Turkey's last hope dies
By Ralph Peters
Friday night’s failed coup was Turkey’s last hope to stop the
Islamization of its government and the degradation of its society.
Reflexively, Western leaders rushed to condemn a coup attempt they refused to
understand. Their reward will be a toxic Islamist regime at the gates of
Europe.
Our leaders no longer do their basic homework.The media relies on
experts-by-Wikipedia. Except for PC platitudes, our schools ignore the world
beyond our shores. Deluged with unreliable information, citizens succumb to the
new superstitions of the digital age.
So a great country is destroyed by Islamist hardliners before our
eyes—and our president praises its “democracy.”
That tragically failed coup was a forlorn hope, not an attempt to take
over a country. Turkey is not a banana republic in which the military grasps
the reins for its own profit.
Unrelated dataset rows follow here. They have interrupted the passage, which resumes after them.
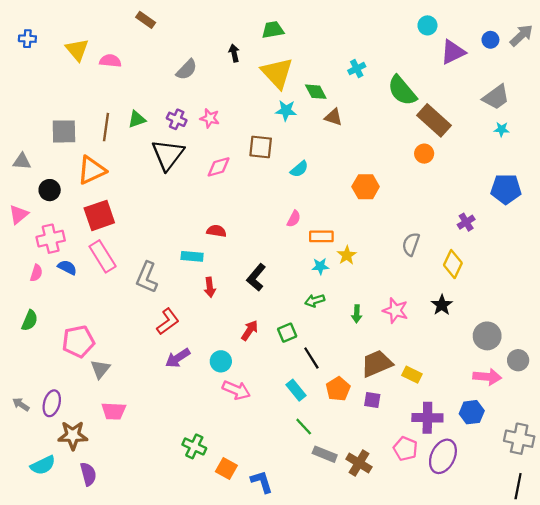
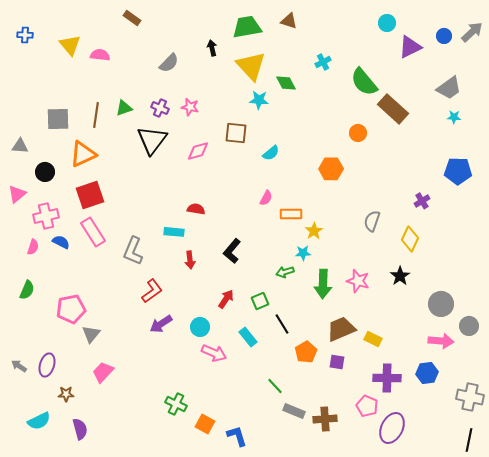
green trapezoid: (273, 30) -> (247, 27), size x1.4
brown triangle: (334, 117) -> (289, 21), moved
orange circle: (424, 154) -> (358, 133), moved
cyan star: (320, 266) -> (303, 253), moved
green arrow: (357, 314) -> (323, 284), size x1.8
cyan rectangle: (296, 390) -> (248, 337), moved
pink trapezoid: (114, 411) -> (103, 372), turned 130
brown star: (73, 435) -> (66, 394), size x0.6
purple ellipse: (443, 456) -> (392, 428), moved
brown cross: (359, 463) -> (325, 419), turned -35

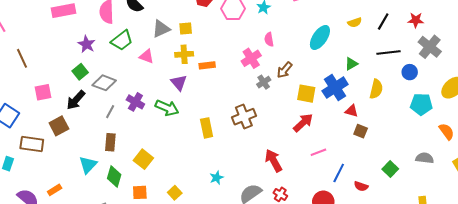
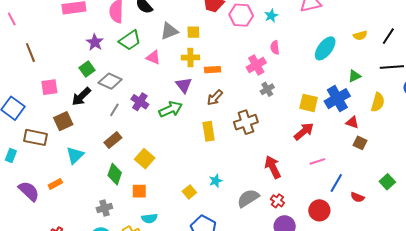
brown arrow: (285, 70) -> (215, 98), moved
green arrow: (167, 108) -> (171, 109), turned -50
brown rectangle: (110, 142) -> (113, 140), turned 42
cyan triangle: (88, 165) -> (75, 155), moved
yellow square: (175, 193) -> (189, 192), moved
For almost a century, the Turkish armed
forces have been the guardians of the country’s secular constitution. Most
recently, coups in 1960, 1971 and 1980 (with “non-coup” pressure in 1997) saw
the military intervene to prevent the country’s collapse.
Erdogan will use the coup as an
excuse to accelerate the Islamization of his country and to lead Turkey deeper
into the darkness engulfing the Muslim world. His vision is one of a neo-Ottoman
megalomaniac.
Each time, the military returned the government to civilian rule as soon
as that proved practical. My own first experience of Turkey came just
before the 1980 coup. Turkey was broke and broken. The economy was in such a
shambles that you could not buy a cup of Turkish coffee in Istanbul. I walked
because taxis and public transportation had no fuel. Murderous political
violence raged. Reluctantly, the generals stepped in and saved their country.
Friday night, mid-grade officers led a desperate effort to rescue their
country again. They failed. The West cheered. Soon enough, we’ll mourn.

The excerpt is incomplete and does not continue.